Friday, November 27, 2020

Global AI Narratives Latin America workshop

 

This morning I attended the Zoom meeting of the first Global AI Narratives Latin America workshop, which was broadcast from Santiago, Chile. It's the first of three virtual workshops hosted by The Leverhulme Centre for the Future of Intelligence (University of Cambridge) and the The Pontificia Universidad Católica de Chile.

This workshop was entitled "AI at the edges of Latin America," and covered AI as represented in literature, art and other media.

It took me a bit to join this meeting, since I first tried YouTube, where I didn't see the translation function, so I joined the Zoom meeting where it worked fine.

I did catch the opening statements by Stephen Cave (Executive Director of the Leverhulme Centre for the Future of Intelligence), who mentioned this workshop would explore AI as more than merely an engineering problem.

Next up was Kanta Dihal (Leverhulme Senior Research Fellow) who introduced the AI Narratives Project, "a joint endeavour by the Leverhulme Centre and the Royal Society." You can download their report "Portrayals and perceptions of AI and why they matter." (.pdf) Among the topics they were examining include the racialization of robots, published as an article "The Whiteness of AI."

The first speaker was writer Alberto Chimal with a talk entitled “Captured Intelligences.”

He said that speculative science fiction in Latin America tends to frame people as users or even victims of technology rather than originators. For me, what immediately came to mind was the work of Jorge Luis Borges and I wondered how he would have handled AI as part of the magic realist movement.

He mentioned the missteps he's observed, including one Black Mirror episode "Be Right Back" where a young wife has her dead husband brought back to "life" in a android simulation. (Interesting to note, that one of the most popular episodes of this series, was the optimistic and positive emotional take on transhumanism called "San Junipero." I've often heard that the hardest thing to do in fiction, I think it was a quote from short story writer Tobias Wolff, is to make goodness interesting, which might explain the paucity of stories about beneficial AI. Iain M. Banks, in his Cultural series of sci-fi stories, has AI minds that work well in governing the post-scarcity, quasi-utopian world he's created.)

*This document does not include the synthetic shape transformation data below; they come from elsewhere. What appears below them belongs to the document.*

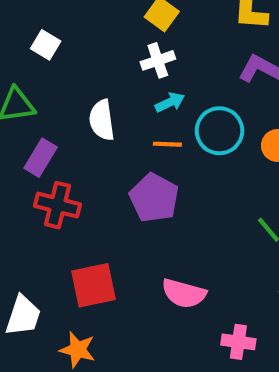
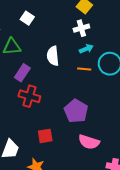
purple pentagon: (154, 198) -> (76, 111), moved
red square: (94, 285) -> (45, 136), size x0.7

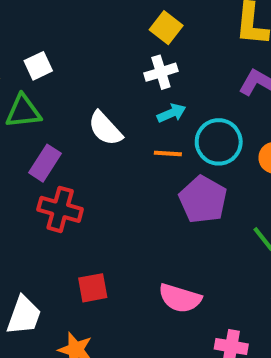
white square: (27, 18) -> (38, 66), moved, turned 32
white semicircle: (53, 56) -> (105, 128), turned -36
purple pentagon: (76, 111) -> (203, 200), moved

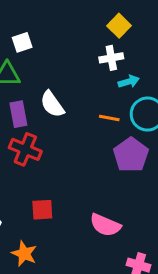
cyan arrow: (171, 113) -> (129, 82), moved
white semicircle: (105, 128) -> (52, 104), moved
purple rectangle: (45, 163) -> (18, 114), turned -50

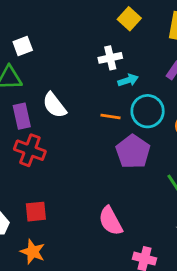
yellow square: (119, 26) -> (129, 19), moved
red square: (42, 210) -> (36, 212), moved
pink semicircle: (105, 225) -> (111, 221), turned 40

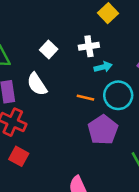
white square: (23, 46) -> (49, 49), moved, turned -30
red square: (36, 212) -> (19, 156), moved, turned 30

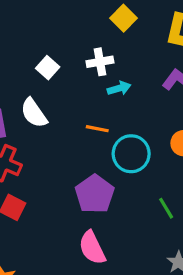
cyan circle: (118, 95) -> (131, 154), moved
purple pentagon: (103, 130) -> (95, 194), moved

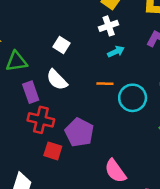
white cross: (100, 62) -> (109, 26), moved
purple pentagon: (95, 194) -> (79, 132), moved

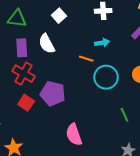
cyan arrow: (116, 52) -> (102, 43), moved
purple pentagon: (79, 132) -> (53, 93), turned -30

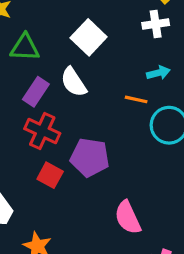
white square: (59, 16) -> (89, 37), size x1.5
purple rectangle: (22, 48) -> (36, 92), turned 42

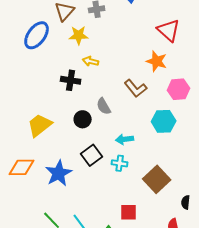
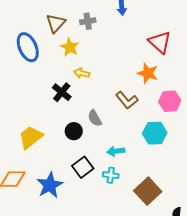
blue ellipse: (37, 35) -> (28, 47), turned -60
yellow star: (79, 35) -> (70, 47), turned 30
black cross: (71, 80) -> (62, 92), turned 30

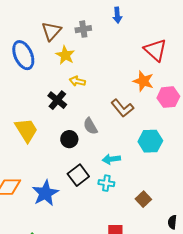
pink hexagon: (170, 101) -> (168, 97), moved
yellow trapezoid: (31, 137) -> (26, 130), moved, turned 96
brown square: (148, 191) -> (143, 199), size x0.6

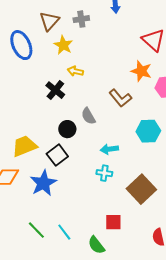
yellow trapezoid: (26, 130) -> (24, 146), moved, turned -80
black square: (78, 175) -> (57, 155), moved
brown square: (143, 199) -> (141, 189), size x1.8

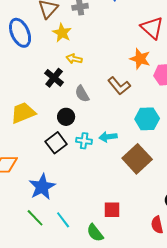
gray semicircle: (88, 116) -> (82, 94), moved
yellow trapezoid: (24, 146) -> (23, 113), moved
cyan cross: (104, 173) -> (84, 141), moved
blue star: (43, 183) -> (42, 187), moved
brown square: (141, 189) -> (137, 159), moved

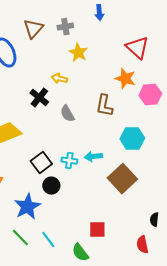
yellow star: (62, 33) -> (78, 53), moved
brown L-shape: (119, 86) -> (104, 106), turned 50
black circle: (66, 117) -> (51, 186), moved

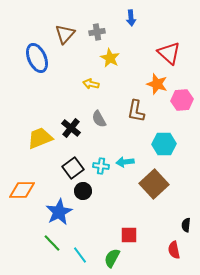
black cross: (39, 98) -> (71, 128), moved
cyan line: (48, 240) -> (80, 255), moved
green semicircle: (80, 253) -> (112, 258), turned 66

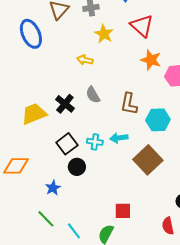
red triangle: (169, 53) -> (142, 26), moved
brown L-shape: (136, 111) -> (129, 104), moved
blue star: (59, 212) -> (53, 188), size x0.6

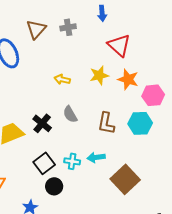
yellow star: (104, 34) -> (99, 75), moved, turned 30
cyan hexagon: (158, 120) -> (140, 123), moved

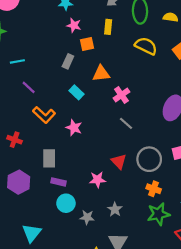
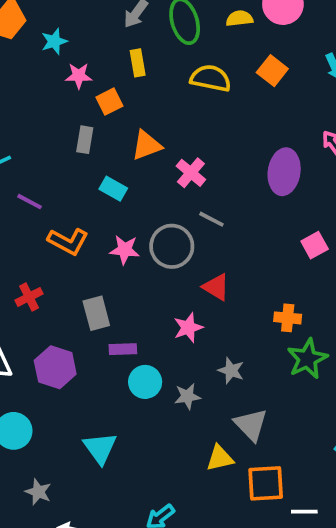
red cross: (15, 140) -> (29, 297), turned -32
gray circle: (149, 159) -> (172, 246), moved

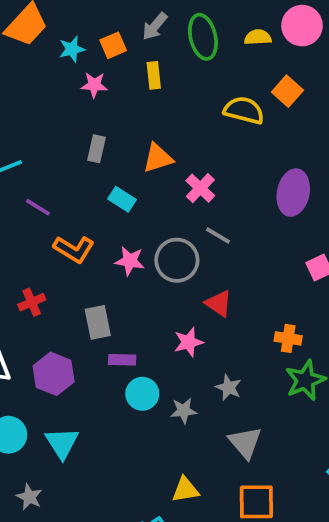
yellow semicircle: (211, 78) -> (244, 110), moved
orange square: (109, 102) -> (113, 45), moved
cyan triangle: (100, 448) -> (62, 443), moved
yellow triangle: (220, 458) -> (185, 490), moved

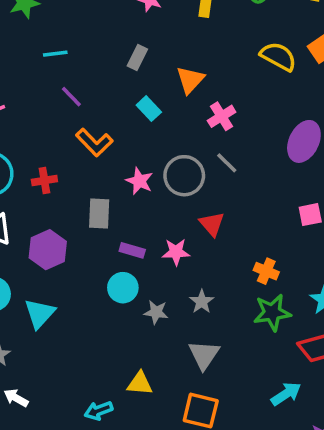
orange triangle: (158, 158) -> (190, 80), turned -44
pink star: (130, 261) -> (139, 181), moved
purple rectangle: (122, 360) -> (132, 250), moved

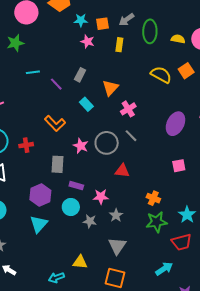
purple line: (71, 97) -> (56, 84), moved
red triangle: (212, 224) -> (122, 171), turned -42
purple hexagon: (48, 250) -> (40, 195), moved
pink star: (176, 252) -> (101, 197), moved
cyan triangle: (40, 313) -> (39, 224), moved

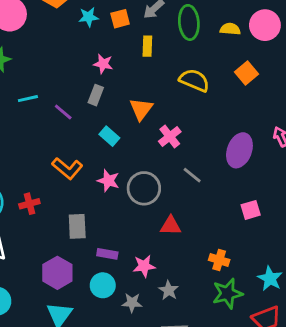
pink star: (87, 42) -> (103, 64), moved
yellow semicircle: (161, 75) -> (194, 80), moved
gray line: (131, 136) -> (192, 175), moved
pink star: (81, 146) -> (108, 181), moved

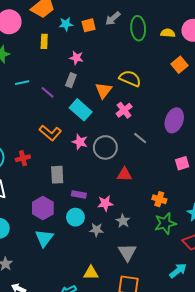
yellow rectangle: (147, 46) -> (44, 41), moved
yellow semicircle: (194, 80) -> (130, 78), moved
cyan rectangle: (109, 136) -> (81, 110), size x1.5

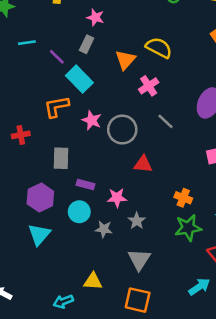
cyan rectangle: (81, 110) -> (79, 79), moved
orange L-shape: (50, 133) -> (56, 107), turned 125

A version of this was actually attempted: "South Korean TV broadcaster MBC recently aired a Korean language documentary that centers on a family’s loss of their young daughter, seven-year-old Nayeon. Using the power of photogrammetry, motion capture, and virtual reality, the team recreated Nayeon for one last goodbye with the family’s mother, Ji-sung."

Literature pieces mentioned by Alberto: Los superjuguetes duran todo el verano (Brian W. Aldiss), 2001: A Space Odyssey (Arthur C. Clarke), El estruendo del silencio (Bernardo Fernández), Kentukis (Samanta Schweblin), La segunda celeste en "Manos de lumbre" (Alberto Chimal)


In his talk "AI in the art of Latin America," Raul Cruz, (his painting served as the poster for this workshop), said that images about AI should not be seen as just supplements for other media such as book covers. His works can be as large as 1.5 by 2 meters, and can elicit a response by the viewers approaching them from a distance in a gallery. His art is quite striking along with a distressed metallic palette combined with cultural and mythological figures.

He offered a visual proposal where you might imagine a parallel timeline where Mayan kings still existed but had access to advanced technology.


Soledad Véliz of the Pontificia Universidad Católica de Chile, finished with “Good night stories for Artificial Intelligence.” She asked us to view AI as a child that needs to be train in moral values by responsible adults. She cited a paper by Riedl & Harrison to show how this might be done by "Using Stories to Teach Human Values to Artificial Agents." (.pdf) Also mentioned as an example was "The Goldilocks Principle" (Hill, Bordes, Chopra & Weston, 2016).


I have a similar inter-disciplinary approach to the study of AI. Before medical school my background was in graphic arts and creative writing, and I see these experiences as a complement to my scientific training.

Developing the creative narratives, mythologies you might consider them, will be essential to make the public aware of the expansive nature of AI, and not just the realm of red-eyed, killer robots.